The tragic April 20 explosion that destroyed BP’s Deepwater Horizon oil platform in the Gulf of Mexico, killing 11 crew members, didn’t happen in a vacuum.

BP clearly is culpable. And the Interior Department’s Minerals Management Service, now known as the Bureau of Ocean Energy Management, Regulation and Enforcement, shares in the blame, for failing to exercise proper oversight.

Many other factors also contributed to the accident, however.

First among them is the important issue of ownership. BP did not own the Deepwater Horizon, but leased it from another company, Transocean. The contractual relationship between Transocean and BP created a classic “principal-agent” problem in which the duties and responsibilities of the lessor, or owner, and lessee, the renter, may not have been spelled out adequately. This is especially true with respect to the rig’s maintenance, testing of its blowout preventer, or the need for an additional backup device, known as a “blind sheer ram,” which may have been able to plug the well after the blowout preventer failed.

Ownership does matter. BP may have been more safety-conscious if it held title to the Deepwater Horizon. Transocean and BP now are at loggerheads. Many lawyers will get rich in the process of determining the extent to which BP and Transocean were negligent.

A second contributor to the disaster is the federal law limiting liability for damages caused by offshore oil spills. Although the $75 million limit can be waived in cases of proven gross negligence (and likely will be in this case), BP probably would have been far more cautious from the beginning if it knew that a major blowout could cost the company billions rather than millions. Even in 2009, with energy prices sharply down from the recession, BP reported a $14 billion profit.
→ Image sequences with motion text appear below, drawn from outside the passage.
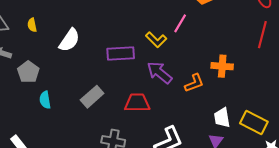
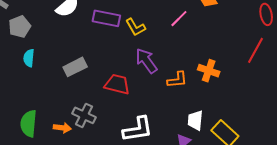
yellow L-shape: (156, 40) -> (136, 27), moved
purple rectangle: (121, 54) -> (106, 18), moved

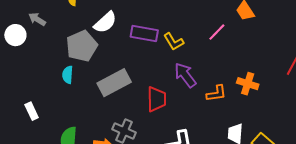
gray pentagon: (20, 27) -> (82, 46), moved, size x1.4
gray rectangle: (75, 67) -> (114, 83), size x1.4
red trapezoid: (117, 84) -> (157, 99), turned 76

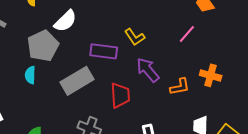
pink line: (217, 32) -> (187, 34), moved
purple rectangle: (144, 34) -> (104, 51), moved

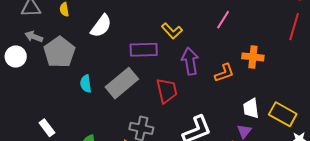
gray pentagon: (43, 46) -> (59, 52), moved
purple arrow: (148, 70) -> (190, 61), turned 40
cyan semicircle: (30, 75) -> (86, 84), moved

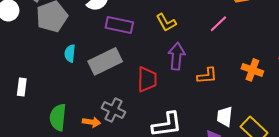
purple rectangle: (144, 50) -> (119, 25), moved
orange cross: (253, 57) -> (252, 70), moved
white rectangle: (47, 128) -> (22, 87), turned 30

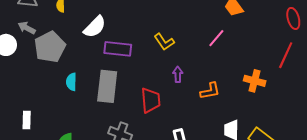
purple arrow: (177, 56) -> (178, 74), size x0.6
gray rectangle: (105, 61) -> (107, 86), turned -52

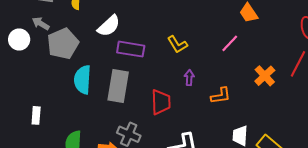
orange cross: (255, 81) -> (265, 76), moved, turned 30
cyan semicircle: (71, 82) -> (83, 80), size x1.6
The slim prospect of a $75 million liability “hit” may not have even raised an eyebrow.

Third, BP may have been misled in calculating its exposure to risk by MMS computer models that predict the likely path of large-scale oil spills in the Gulf of Mexico. These models, according to news reports, have not been updated since 2004 and have never included scenarios in which blowouts happen in ultra-deep waters, which the Minerals Management Service and oil industry have always considered low-probability events. After all, the last accident of any consequence at an offshore oil well in U.S. waters was more than 40 years ago, in 1969, off the coast of Santa Barbara, Calif.

Fourth, BP and other oil companies have been forced to drill in ultra-deep waters as a result of federal laws and White House and court rulings that limit access to oil reserves in shallower waters and on federally owned land in the continental United States. When blowouts occur on dry land, or in shallower waters, they are relatively easy to cap.

All of these factors may have contributed to the disaster.

But the icing on the cake has been the federal government’s muddled, inept and counterproductive response.

In some ways, President Obama’s handling of the gulf spill has been more derelict than President Bush’s handling of Hurricane Katrina.

There is plenty of blame to go around for the Deepwater Horizon disaster. But don’t jump to the conclusion that the best way to prevent future catastrophes is simply through further regulation.

More regulation will not necessarily work any better than existing regulation. What will work is getting the incentives right—through clearly defined ownership, responsibility and liability—and exploiting proven oil reserves onshore and in shallow waters offshore.